見出し画像

【介護】そのままでいい

年齢は記号だという人が多い。わたしだってそんな風に思って生きてきた。

ところが、この年齢って、、、と思うことがある。

母は3月で90歳になった。

周りの人から80代までは全く問題なかったのに、、、という言葉をよく耳にしていた。

それは本当かもしれない。

ちょっとしたことで転んでしまう。

家の中で転んだだけなのに、毎度1カ月ほど後遺症が残る。

生まれてから我が家にくるまで、母は田舎の広い家で暮らしていた。父が亡くなり車で動けなくなると、広い庭で花を植えて一人過ごすようになった。

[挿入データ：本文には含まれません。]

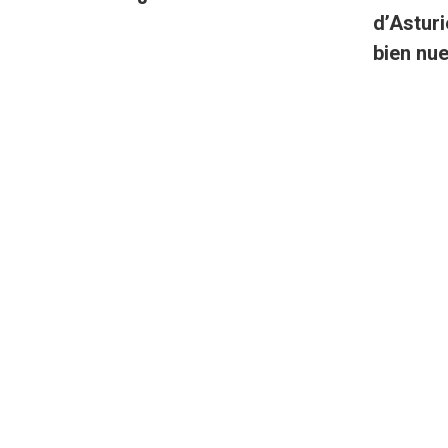
d’Astur
bien nu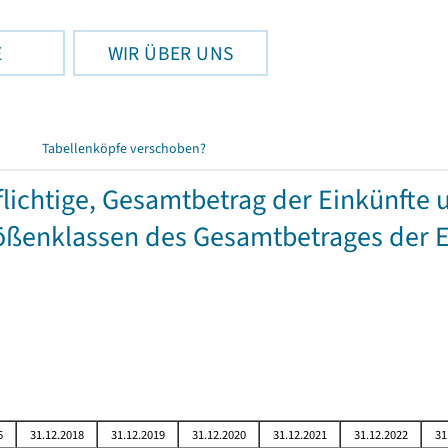
E
WIR ÜBER UNS
Tabellenköpfe verschoben?
chtige, Gesamtbetrag der Einkünfte 
ßenklassen des Gesamtbetrages der E
6
31.12.2018
31.12.2019
31.12.2020
31.12.2021
31.12.2022
31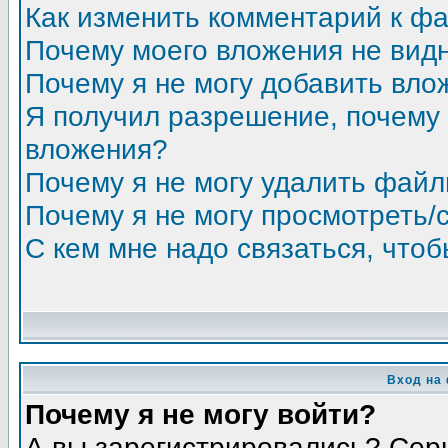
Как изменить комментарий к ф
Почему моего вложения не вид
Почему я не могу добавить вло
Я получил разрешение, почему 
вложения?
Почему я не могу удалить фай
Почему я не могу просмотреть/
С кем мне надо связаться, что
Вход на
Почему я не могу войти?
А вы зарегистрировались? Сер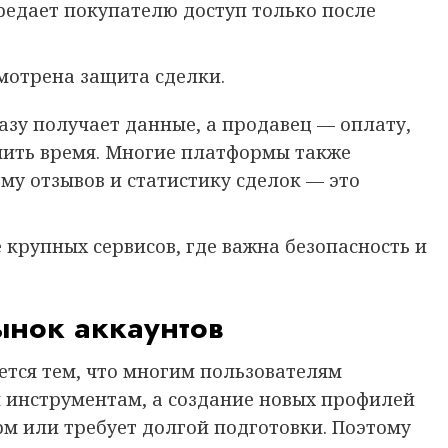
редает покупателю доступ только после
мотрена защита сделки.
зу получает данные, а продавец — оплату,
мить время. Многие платформы также
му отзывов и статистику сделок — это
 крупных сервисов, где важна безопасность и
ынок аккаунтов
ется тем, что многим пользователям
 инструментам, а создание новых профилей
м или требует долгой подготовки. Поэтому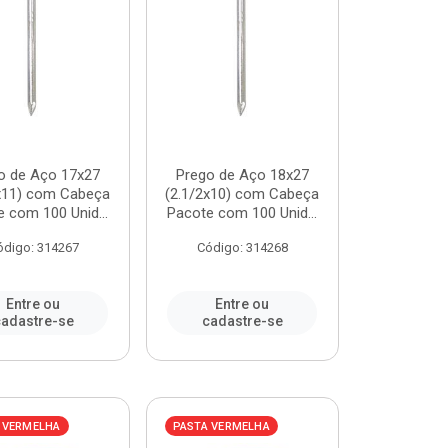
o de Aço 17x27
Prego de Aço 18x27
2x11) com Cabeça
(2.1/2x10) com Cabeça
 com 100 Unid...
Pacote com 100 Unid...
ódigo: 314267
Código: 314268
Entre ou
Entre ou
adastre-se
cadastre-se
 VERMELHA
PASTA VERMELHA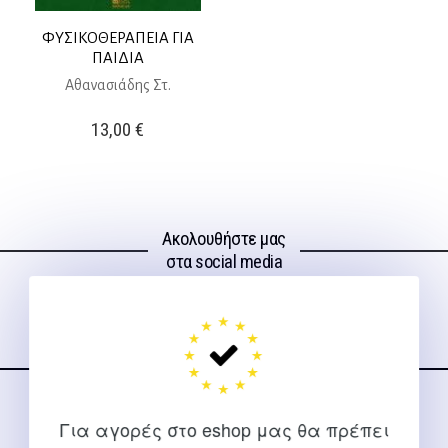
ΦΥΣΙΚΟΘΕΡΑΠΕΙΑ ΓΙΑ
ΠΑΙΔΙΑ
Αθανασιάδης Στ.
13,00
€
Ακολουθήστε μας
στα social media
ΕΠΙΚΟΙΝΩΝΊΑ
Για αγορές στο eshop μας θα πρέπει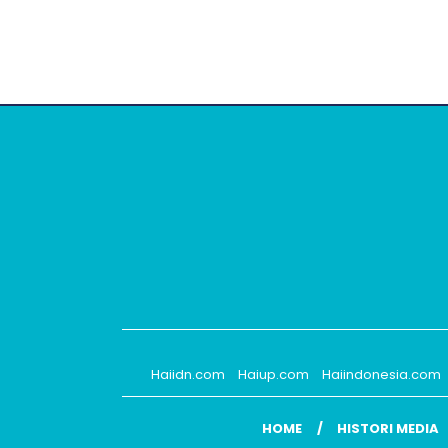
Haiidn.com
Haiup.com
Haiindonesia.com
HOME
HISTORI MEDIA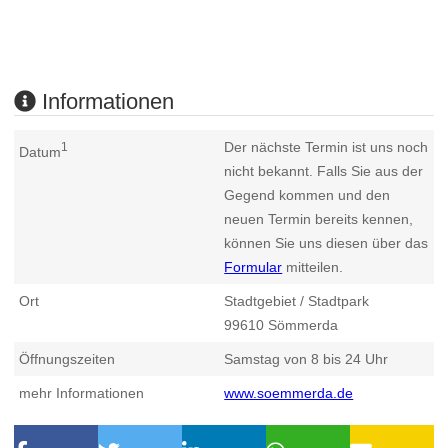
Informationen
Der nächste Termin ist uns noch
1
Datum
nicht bekannt. Falls Sie aus der
Gegend kommen und den
neuen Termin bereits kennen,
können Sie uns diesen über das
Formular
mitteilen.
Ort
Stadtgebiet / Stadtpark
99610
Sömmerda
Öffnungszeiten
Samstag von 8 bis 24 Uhr
mehr Informationen
www.soemmerda.de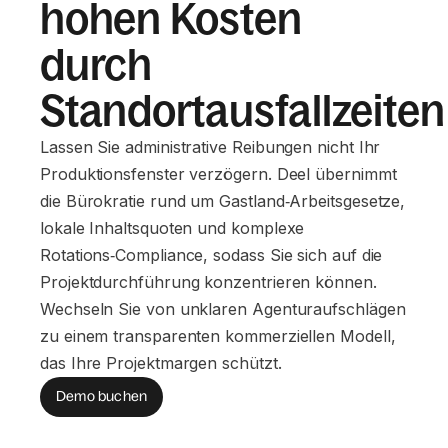
hohen Kosten
durch
Standortausfallzeiten
Lassen Sie administrative Reibungen nicht Ihr
Produktionsfenster verzögern. Deel übernimmt
die Bürokratie rund um Gastland‑Arbeitsgesetze,
lokale Inhaltsquoten und komplexe
Rotations‑Compliance, sodass Sie sich auf die
Projektdurchführung konzentrieren können.
Wechseln Sie von unklaren Agenturaufschlägen
zu einem transparenten kommerziellen Modell,
das Ihre Projektmargen schützt.
Demo buchen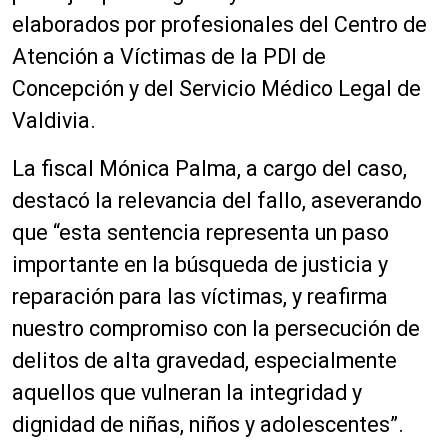
elaborados por profesionales del Centro de
Atención a Víctimas de la PDI de
Concepción y del Servicio Médico Legal de
Valdivia.
La fiscal Mónica Palma, a cargo del caso,
destacó la relevancia del fallo, aseverando
que “esta sentencia representa un paso
importante en la búsqueda de justicia y
reparación para las víctimas, y reafirma
nuestro compromiso con la persecución de
delitos de alta gravedad, especialmente
aquellos que vulneran la integridad y
dignidad de niñas, niños y adolescentes”.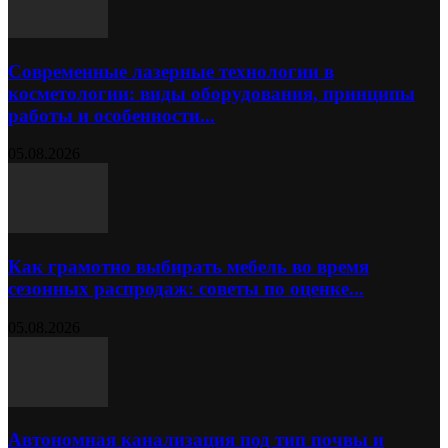
Современные лазерные технологии в
косметологии: виды оборудования, принципы
работы и особенности...
05.08.2026
Как грамотно выбирать мебель во время
сезонных распродаж: советы по оценке...
05.08.2026
Автономная канализация под тип почвы и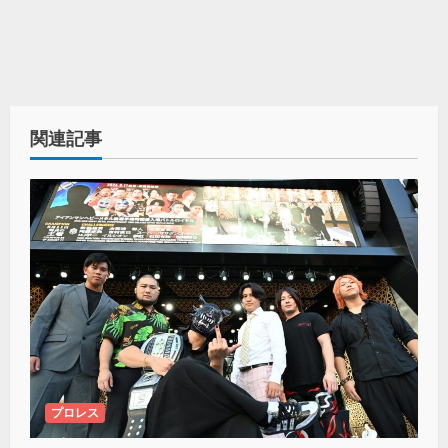
関連記事
プロレス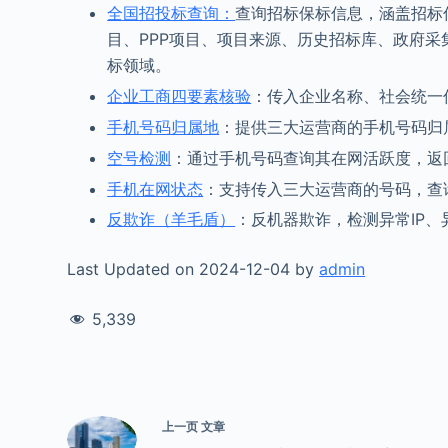
全国招投标查询：
查询招标保标信息，涵盖招标
目、PPP项目、项目来源、历史招标库、政府
标领域。
企业工商四要素核验
：传入企业名称、社会统一
手机号码归属地
：提供三大运营商的手机号码归
空号检测
：通过手机号码查询其在网活跃度，返
手机在网状态
：支持传入三大运营商的号码，查
反欺诈（羊毛盾）
：反机器欺诈，检测异常IP、
Last Updated on 2024-12-04 by
admin
5,339
上一页
文章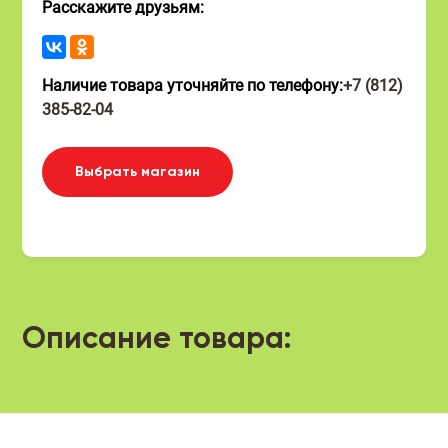
Расскажите друзьям:
Наличие товара уточняйте по телефону:
+7 (812)
385-82-04
Выбрать магазин
Описание товара: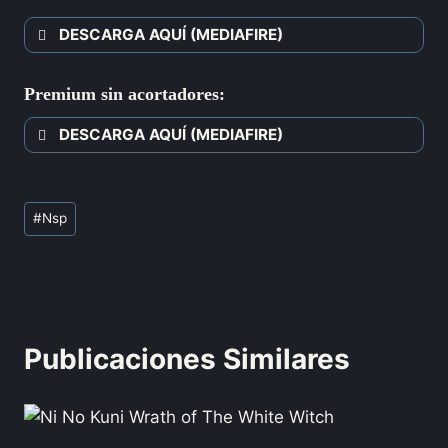
DESCARGA AQUÍ (MEDIAFIRE)
Premium sin acortadores:
DESCARGA AQUÍ (MEDIAFIRE)
#
Nsp
Publicaciones Similares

庭には一年中花が咲き、わざわざ人が花を見にきたり、木の実を分けあったり。

動けなくなっても、母には友が多い。

毎年、ヨモギの季節には緑色のヨモギ餅を送ってくれて、手作りの品を決まった月に送ってくれていた。そうした品は、母のお友達が母を車で迎えに来て、いつもの場所に集まって、ワイワイガヤガヤおしゃべりしながら作っていた品だった。

その品は今も我が家に送られてくる。

だから母の体はそんな風に動く。

都会育ちの子どもや夫には乱暴に思える動きが多いはず。娘のわたしでさえ、何たる粗野な動き!と呆れるぐらい。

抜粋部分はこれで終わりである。